HBA1C Blood Test – Diabetes Testing That Works

Feb 5, 2023 | Lysulin News

The Hemoglobin A1C test, created in 1976, is used to measure long-term success at blood-sugar control for diabetics. The test detects the amount of glycated hemoglobin in the blood. Glycated hemoglobin forms when glucose binds to hemoglobin (blood cells).

The test results are typically returned either as a number or percentage, both representing essentially the same thing. For example, a non-diabetic would be expected to have an A1C of between 4.0 and 6.0 or expressed differently, between 4% and 6%. For diabetics, a desire A1C is less than 7.0, and diabetics may experience increased risk of complications if their number is greater than 8.0. Complications due to high blood-sugars levels include peripheral neuropathy, loss of limbs, kidney damage, loss of vision, and increased risk of heart attack, stroke, and death.

This test can also be used to assist in the diagnosis of new diabetics or pre-diabetic patients. An A1C of 6.5 or higher is generally considered sufficient for such a diagnosis. To administer the test, a small amount of blood is collected in a clinical setting and analyzed in a laboratory. The blood required is generally somewhat more than used for daily blood-sugar testing, but may be drawn or taken with a lancet prick. Home testing is available and may in the future these kits may be considered essential diabetic testing supplies. Results are not as rapidly available as with regular blood-sugar testing devices.

The HBA1C test, unlike daily blood-sugar monitoring, can provide long-term information about levels that can be useful in adjusting medication dosage, fitness routines, and diet for both Type I and Type II diabetics. The test should be administered every three months to present the clearest picture of success in controlling blood-sugar levels. More often will not likely provide additional information. Consistent testing and adjustments to treatment regimens can reduce the likelihood of complications and improve overall quality of life for a diabetic. However, even with regular A1C testing, diabetics must continue daily testing, especially those administering insulin.

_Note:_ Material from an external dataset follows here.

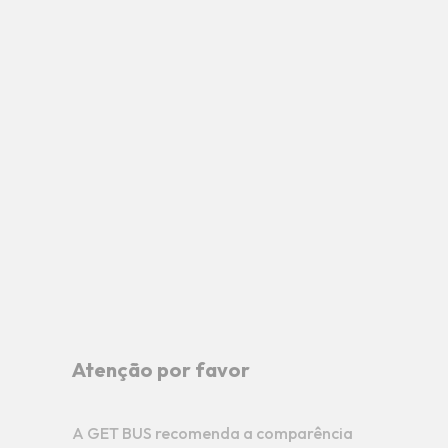
Atenção por favor
A GET BUS recomenda a comparência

Some circumstances and conditions can affect the accuracy of the HBA1C test, including taking high dosages of certain supplements, such as vitamins C and E. High cholesterol may also influence test results. Diabetics should inform their doctor of any medications they are taking, including supplements. Kidney and liver disease may also impact test results. HBA1C is generally not used to identify gestational diabetes due to the relatively quick onset of this type and other factors.